TL;DR If you use language other than English, you pay more per word sent/received from an LLM. If you don’t use Latin alphabet, you pay way more.
Here’s why. LLMs don’t charge by word, they charge by token received and returned. Tokens are generated statistically, based on the frequency of byte combinations in the training material (explanation link).
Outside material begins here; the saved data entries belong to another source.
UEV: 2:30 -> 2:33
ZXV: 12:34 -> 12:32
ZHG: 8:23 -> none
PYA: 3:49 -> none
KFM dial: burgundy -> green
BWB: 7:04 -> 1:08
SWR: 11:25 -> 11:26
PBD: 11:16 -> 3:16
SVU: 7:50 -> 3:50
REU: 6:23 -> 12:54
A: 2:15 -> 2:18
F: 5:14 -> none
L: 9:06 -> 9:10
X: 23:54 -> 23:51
Tokenizers use UTF-8, and it produces shorter sequences for Latin alphabet. Non-Latin characters are encoded as 2 or even 3 bytes, so for languages like Hebrew and Japanese you may get more tokens than characters. In fact, transliterating Russian or Hebrew into Latin alphabet reduces the number of tokens by the factor of 2 in my small example. I used Huggingface tokenizer playground with GPT-4 setting. Claude produces different results, but the overall picture is similar.
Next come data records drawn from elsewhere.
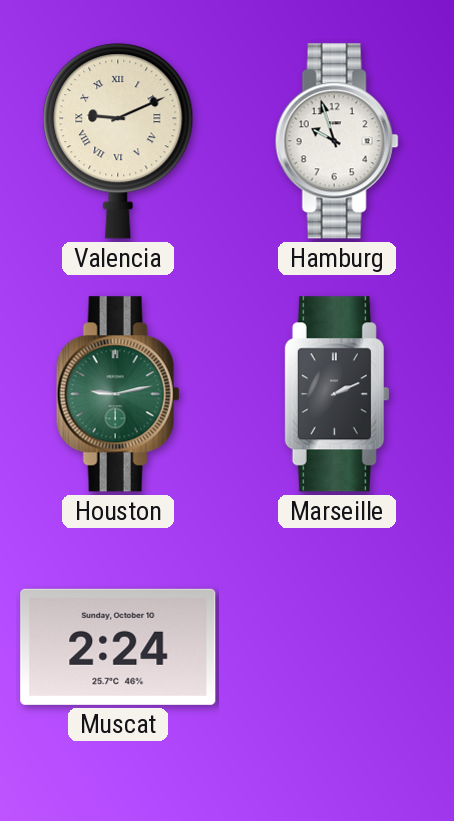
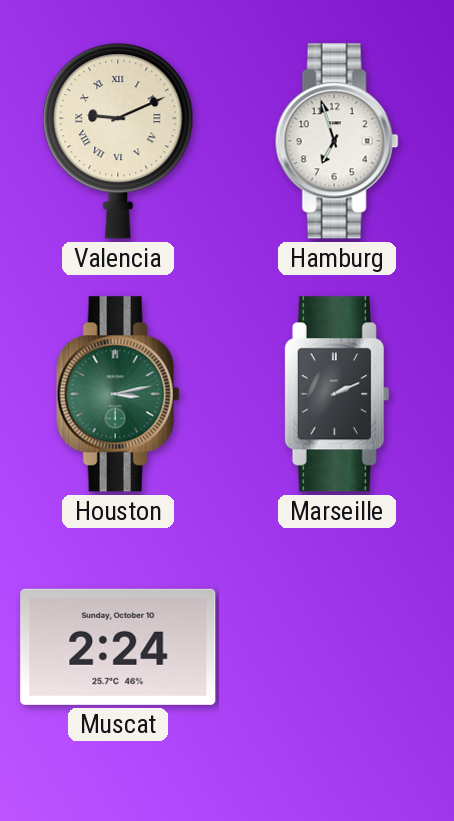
Hamburg: 9:57 -> 6:57
Houston: 9:13 -> 3:13
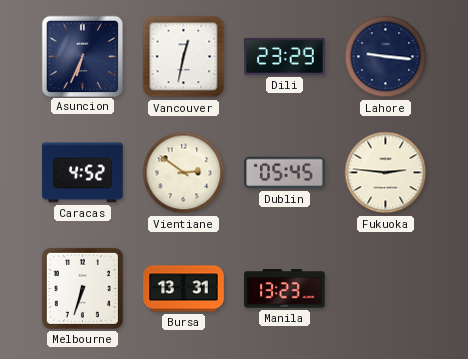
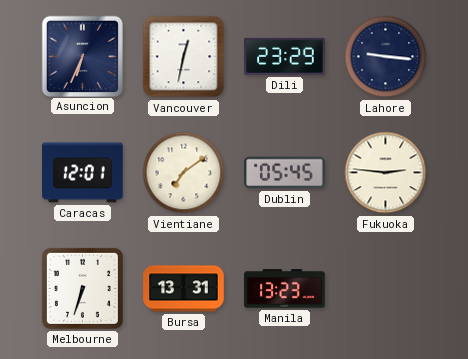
Caracas: 4:52 -> 12:01
Vientiane: 2:51 -> 7:09
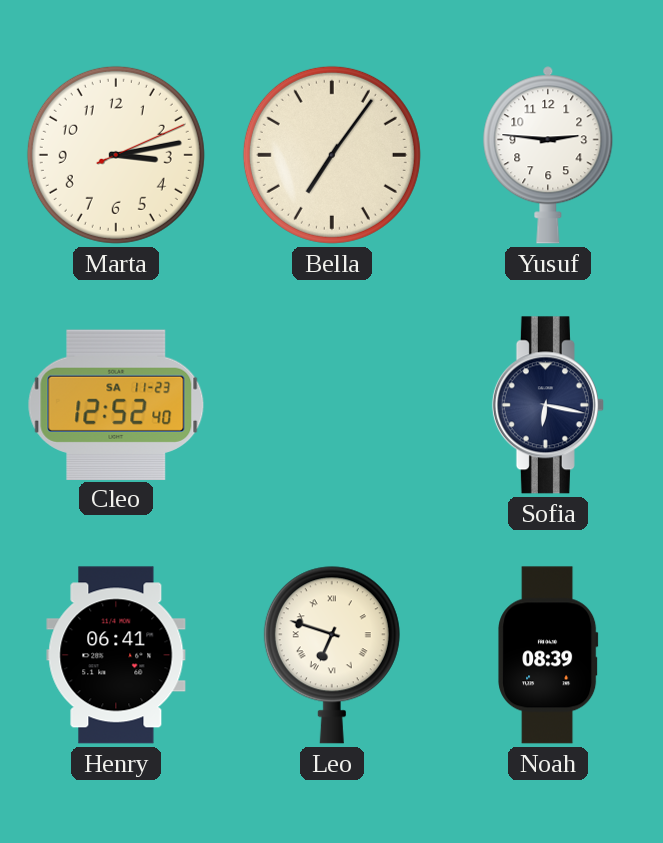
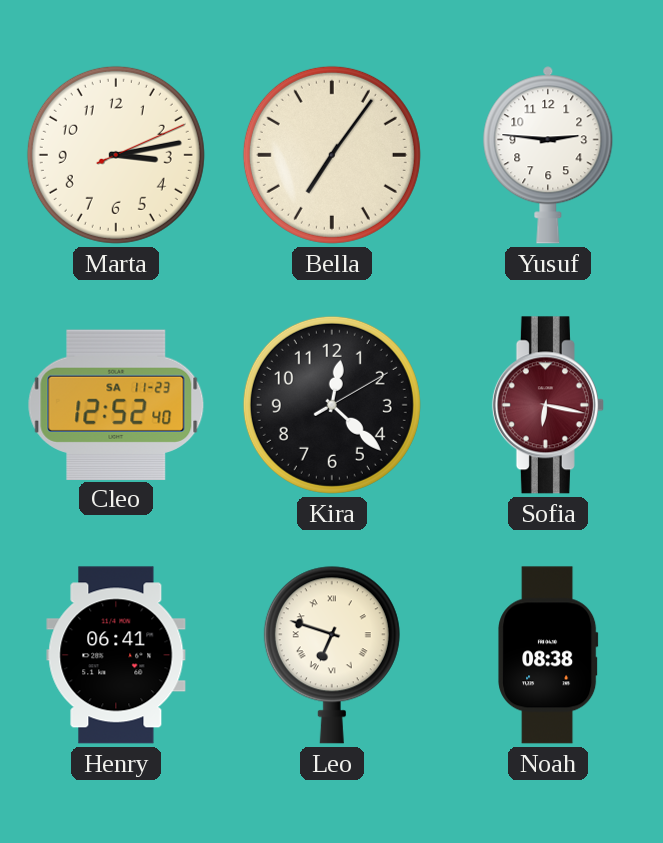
Kira: none -> 12:22
Sofia dial: navy -> burgundy
Noah: 08:39 -> 08:38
The cheapest language to use is English: it uses Latin alphabet, its words rarely change, and the majority of the training material is in English. Second go Latin-based languages like Spanish, Icelandic and Polish with tokenization efficiency of about 1/2 of English. Tokenization efficiency for non-Latin based languages like Hebrew and Russian is ~1/3 of English. Chinese and Japanese perform approximately like Polish and Icelandic at 1/2 of English: on one hand they use lots of bytes per character, from the other hand they use fewer characters per sentence, since they are not phonetic. Hebrew shows the worst character-to-token ratio, probably because not a lot of training material is in it. Of course, this is based on a very small selection, and the numbers of large texts may be different, but I assume the general trends will not change.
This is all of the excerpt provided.